[sword-devel] SIL Ezra fonts
Chris Little
sword-devel@crosswire.org
Sat, 28 Sep 2002 08:47:45 -0700 (MST)
On Fri, 27 Sep 2002, Joel Mawhorter wrote:
> On September 27, 2002 22:49, Joel Mawhorter wrote:
> > Why use a Windows specific encoding for a cross-platform library?
It's not such a bad encoding, even if MS did design it--and I'm not
confident that they did. In any event, it's well supported on pretty much
every platform, if for no reason other than that it is the default
encoding used by the monopoly.
> > I don't think Codepage 1252 could be a superset of ISO-8859-1; aren't they
> > both one byte encodings?
>
> Opps, check first, speak second. You're right CP1252 is a suberset of
> ISO-8859-1. I guess I should read James 1:19 more often. :)

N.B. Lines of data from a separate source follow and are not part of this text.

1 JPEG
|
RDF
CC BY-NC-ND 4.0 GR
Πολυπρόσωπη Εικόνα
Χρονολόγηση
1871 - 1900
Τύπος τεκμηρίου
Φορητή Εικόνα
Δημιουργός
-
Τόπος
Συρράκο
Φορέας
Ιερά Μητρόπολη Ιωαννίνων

:) Like I said, it's just a couple of characters different. In ISO
they're unassigned.
> > Maybe just really close? Do we use anything above
> > 0x7f in Codepage 1252? I assume all the european stuff is up there.
Exactly.
> > What about Hebrew and Greek? Do we use UTF-8 for that?
Yes, I hope so. There might be some still floating around that use Symbol
or another font encoding, but we have tried to eliminate these.
Incidentally, CP1252 texts are no longer created either. Everything is
either USASCII or UTF-8. UTF-8 stuff uses Encoding=UTF-8. USASCII stuff
uses the CP1252 code. When everything is migrated to UTF-8, we'll
probably drop CP1252. Though, with more modules coming from the public,
this we might want to keep CP1252 support, I guess.
> > Sorry for all the questions. I'm just trying to figure out what needs to be
> > dealt with for the searching stuff.
For searching, you should never have to deal with anything that is no
UTF-8 because decoding CP1252 to UTF-8 is one of the first things we do in
the filters.
--Chris